Creating pleasant outcomes for her clients is an ongoing mission for Parsons, who says she truly enjoys getting out into the community, attending networking events, working directly with buyers and sellers, and simply portraying herself as a “real human being,” versus a selling machine. “It’s a known fact that people want to work with professionals whom they like and trust,” says Parsons. “The fact that people actually like working with me makes my job extremely rewarding.”

Tracking Market Trends

Just three years into her second career as a real estate agent, Parsons has already earned notable industry recognition. In 2014, for example, Parsons took home Coldwell Banker Tomlinson South’s Rookie of the Year award. Then, in 2015, she was awarded the prestigious James S. Black Memorial Scholarship award by the Spokane Association of REALTORS®. The latter award recognizes one licensee’s commitment to the real estate profession and willingness to constantly educate him or herself on the ever-changing trends and issues of real estate. “That will pay for me to get whatever designation I choose,” says Parsons. “I’m looking forward to doing that during the fourth quarter of this year, when business slows down a bit.”

Whether that “slow down” actually happens this year remains to be seen. With overall sales slowly increasing as her career progresses, Parsons says she often finds herself out showing homes and working with sellers until 9PM or 10PM at night on both weeknights and weekends. In fact, she says Washington’s healthy real estate market can be somewhat of a double-edged sword for brokers who have been “waiting for years for the market to return to normal,” but who now must figure out how to operate successfully in a seller’s market.

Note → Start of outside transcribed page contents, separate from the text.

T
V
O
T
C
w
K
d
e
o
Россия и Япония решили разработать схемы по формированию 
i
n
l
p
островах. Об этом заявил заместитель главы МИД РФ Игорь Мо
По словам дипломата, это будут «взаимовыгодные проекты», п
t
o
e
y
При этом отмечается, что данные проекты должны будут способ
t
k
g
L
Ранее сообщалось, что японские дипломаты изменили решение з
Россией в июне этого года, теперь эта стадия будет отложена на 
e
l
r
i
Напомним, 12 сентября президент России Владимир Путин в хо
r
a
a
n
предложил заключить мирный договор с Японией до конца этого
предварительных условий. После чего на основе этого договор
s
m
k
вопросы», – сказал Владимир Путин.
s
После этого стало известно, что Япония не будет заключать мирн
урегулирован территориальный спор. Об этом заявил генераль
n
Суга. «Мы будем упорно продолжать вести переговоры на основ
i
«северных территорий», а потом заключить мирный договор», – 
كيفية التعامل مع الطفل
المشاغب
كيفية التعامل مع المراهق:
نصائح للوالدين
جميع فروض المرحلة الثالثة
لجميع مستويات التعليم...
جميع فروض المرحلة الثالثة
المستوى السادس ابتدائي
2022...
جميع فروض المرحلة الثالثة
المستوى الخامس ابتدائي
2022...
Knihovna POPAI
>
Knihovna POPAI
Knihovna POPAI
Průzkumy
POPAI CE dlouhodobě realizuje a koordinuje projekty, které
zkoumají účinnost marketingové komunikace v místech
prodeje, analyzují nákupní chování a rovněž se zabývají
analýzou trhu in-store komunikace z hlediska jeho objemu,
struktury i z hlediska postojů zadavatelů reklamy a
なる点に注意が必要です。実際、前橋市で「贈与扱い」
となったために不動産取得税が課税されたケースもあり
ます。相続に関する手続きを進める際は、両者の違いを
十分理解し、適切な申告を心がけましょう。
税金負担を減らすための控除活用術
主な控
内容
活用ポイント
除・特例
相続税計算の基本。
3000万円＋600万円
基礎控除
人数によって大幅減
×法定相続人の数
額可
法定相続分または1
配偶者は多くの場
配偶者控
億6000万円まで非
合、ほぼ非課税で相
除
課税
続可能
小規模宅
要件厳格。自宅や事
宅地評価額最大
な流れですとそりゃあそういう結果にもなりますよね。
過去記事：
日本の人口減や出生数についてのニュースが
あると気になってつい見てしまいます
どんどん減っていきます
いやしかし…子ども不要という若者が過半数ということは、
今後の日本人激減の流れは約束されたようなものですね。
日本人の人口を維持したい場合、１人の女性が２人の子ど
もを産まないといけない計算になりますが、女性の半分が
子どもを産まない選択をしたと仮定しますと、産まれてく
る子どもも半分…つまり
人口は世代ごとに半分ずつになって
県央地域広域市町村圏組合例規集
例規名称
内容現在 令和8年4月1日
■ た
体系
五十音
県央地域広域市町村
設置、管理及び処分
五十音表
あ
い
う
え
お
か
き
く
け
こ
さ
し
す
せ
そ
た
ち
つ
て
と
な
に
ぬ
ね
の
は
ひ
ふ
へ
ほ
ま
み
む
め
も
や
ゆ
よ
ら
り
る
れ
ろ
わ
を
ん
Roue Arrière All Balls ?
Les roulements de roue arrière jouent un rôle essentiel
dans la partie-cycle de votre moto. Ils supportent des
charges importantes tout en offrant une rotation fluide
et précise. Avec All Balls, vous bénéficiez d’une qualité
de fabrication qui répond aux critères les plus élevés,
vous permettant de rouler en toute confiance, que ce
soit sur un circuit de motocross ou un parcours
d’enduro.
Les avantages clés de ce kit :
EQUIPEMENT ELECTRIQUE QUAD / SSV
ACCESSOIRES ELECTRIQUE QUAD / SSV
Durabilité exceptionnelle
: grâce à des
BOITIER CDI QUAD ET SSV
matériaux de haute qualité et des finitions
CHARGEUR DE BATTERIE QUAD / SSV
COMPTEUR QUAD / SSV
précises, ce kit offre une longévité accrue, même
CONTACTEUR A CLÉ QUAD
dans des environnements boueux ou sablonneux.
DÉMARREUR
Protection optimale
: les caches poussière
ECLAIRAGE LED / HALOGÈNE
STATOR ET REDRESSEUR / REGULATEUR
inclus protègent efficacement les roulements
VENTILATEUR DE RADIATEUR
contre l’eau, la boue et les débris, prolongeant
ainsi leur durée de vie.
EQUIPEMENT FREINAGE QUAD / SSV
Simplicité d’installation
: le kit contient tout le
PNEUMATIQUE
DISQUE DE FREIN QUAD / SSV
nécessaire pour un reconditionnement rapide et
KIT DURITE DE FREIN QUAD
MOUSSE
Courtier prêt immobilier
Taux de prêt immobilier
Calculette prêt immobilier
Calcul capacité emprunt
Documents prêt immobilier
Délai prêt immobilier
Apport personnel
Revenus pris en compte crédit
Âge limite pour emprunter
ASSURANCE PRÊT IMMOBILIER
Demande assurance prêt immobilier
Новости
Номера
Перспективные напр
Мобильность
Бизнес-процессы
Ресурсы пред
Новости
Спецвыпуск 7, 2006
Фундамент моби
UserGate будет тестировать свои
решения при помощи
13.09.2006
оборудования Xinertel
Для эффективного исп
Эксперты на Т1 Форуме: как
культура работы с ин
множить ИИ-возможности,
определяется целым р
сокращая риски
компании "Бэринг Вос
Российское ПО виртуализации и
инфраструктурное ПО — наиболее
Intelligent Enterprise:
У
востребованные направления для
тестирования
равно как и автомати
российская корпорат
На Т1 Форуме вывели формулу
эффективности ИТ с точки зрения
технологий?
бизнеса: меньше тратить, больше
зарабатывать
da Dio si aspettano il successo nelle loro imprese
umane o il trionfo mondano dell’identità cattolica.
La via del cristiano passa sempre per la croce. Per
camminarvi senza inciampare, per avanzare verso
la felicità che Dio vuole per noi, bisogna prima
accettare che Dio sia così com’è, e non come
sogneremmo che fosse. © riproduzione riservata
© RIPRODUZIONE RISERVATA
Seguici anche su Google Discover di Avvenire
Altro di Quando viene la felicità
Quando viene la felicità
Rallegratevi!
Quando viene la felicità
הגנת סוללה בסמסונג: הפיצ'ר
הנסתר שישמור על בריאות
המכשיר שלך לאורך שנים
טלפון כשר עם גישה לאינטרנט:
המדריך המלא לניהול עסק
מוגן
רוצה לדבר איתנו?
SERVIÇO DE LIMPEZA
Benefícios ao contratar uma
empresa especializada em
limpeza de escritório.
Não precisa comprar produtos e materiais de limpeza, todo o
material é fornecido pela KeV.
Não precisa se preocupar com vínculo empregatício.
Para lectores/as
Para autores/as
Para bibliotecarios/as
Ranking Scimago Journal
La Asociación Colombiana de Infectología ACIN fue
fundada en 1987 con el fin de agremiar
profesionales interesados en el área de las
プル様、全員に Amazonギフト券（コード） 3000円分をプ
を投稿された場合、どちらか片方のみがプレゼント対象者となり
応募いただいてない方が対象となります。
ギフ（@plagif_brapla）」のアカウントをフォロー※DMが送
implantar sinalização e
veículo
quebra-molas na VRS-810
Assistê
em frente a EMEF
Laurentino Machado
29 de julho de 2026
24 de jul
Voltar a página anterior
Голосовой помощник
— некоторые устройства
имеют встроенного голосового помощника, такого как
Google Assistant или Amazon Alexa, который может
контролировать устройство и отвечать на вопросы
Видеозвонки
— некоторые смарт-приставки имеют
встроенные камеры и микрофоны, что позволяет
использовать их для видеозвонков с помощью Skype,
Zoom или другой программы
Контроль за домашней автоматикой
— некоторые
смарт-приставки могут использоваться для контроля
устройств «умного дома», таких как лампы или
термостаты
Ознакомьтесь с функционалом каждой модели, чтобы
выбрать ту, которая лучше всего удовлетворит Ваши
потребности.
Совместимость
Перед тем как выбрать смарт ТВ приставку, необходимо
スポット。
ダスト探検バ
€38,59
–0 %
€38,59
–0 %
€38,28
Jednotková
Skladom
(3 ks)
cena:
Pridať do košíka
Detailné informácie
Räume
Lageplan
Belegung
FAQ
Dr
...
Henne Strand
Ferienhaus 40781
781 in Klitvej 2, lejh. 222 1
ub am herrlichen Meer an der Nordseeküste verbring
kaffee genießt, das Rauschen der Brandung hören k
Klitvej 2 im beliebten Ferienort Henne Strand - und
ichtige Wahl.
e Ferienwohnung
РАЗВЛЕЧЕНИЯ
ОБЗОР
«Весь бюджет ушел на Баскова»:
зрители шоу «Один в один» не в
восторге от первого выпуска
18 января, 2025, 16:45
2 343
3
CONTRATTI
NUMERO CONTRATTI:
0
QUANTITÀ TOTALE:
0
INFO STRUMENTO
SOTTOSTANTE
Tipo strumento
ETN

“It’s fantastic that people can finally sell their homes and not be underwater on their mortgages anymore,” Parsons explains, “but the market as a whole has become extremely competitive.” The fact that a new listing may already have multiple offers on the first day that it hits the market, for instance, means Parsons’ buyers may miss out on the opportunity before they even realize that the listing is in the local MLS. This challenge hits Parsons particularly hard because she works as a solo agent with no assistants or other support personnel. “I can only be in so many places during the course of a day,” says Parsons, who uses good time management techniques and “making sure I’m always there for my buyers’ needs” to offset that challenge.

Thinking back to a time when she had to punch a time clock in order to earn her paycheck, Parsons says she enjoys the freedom and autonomy that real estate gives her. “The upsides are that your life is basically your business, and that makes life fun,” says Parsons. “Real estate is a relationship-based business, so if you can form good bonds with the people around you (she calls them her ‘tribe’), you’re going to be successful in this field.”

Solid Advice From Someone Who’s Been There

As the branch manager for the new Coldwell Banker Tomlinson in Spokane Valley, Parsons says she’d like to spend more time helping new licensees launch their careers—much like those brokers did three years ago for her when she would get to the office at 8AM every day. “I’m really looking forward to providing that type of support within our company,” she says. “Getting started in real estate isn’t easy, and our industry has a pretty high turnover rate for new agents. I just want to help change that within our [Coldwell Banker] brand at least, and hopefully even beyond that.”

To new brokers just getting their feet wet in the industry, Parsons says one of her best pieces of advice is to “show up and be ready to work,” regardless of whether you have work to do in your business or not. Go to community events, attend networking sessions, and go to lunch with your colleagues, she adds, all in the name of putting yourself out there and making those valued connections.

“The biggest part of this business is showing up and being a face of your brand, and not sitting in your house saying, ‘I don’t have any business,’” Parsons advises. “No one is going to come knocking on your door, asking you to sell real estate. You have to get out there, be consistent, and position yourself as the trusted professional that they can count on. It doesn’t take long to gain that trust and launch a successful career in this industry.”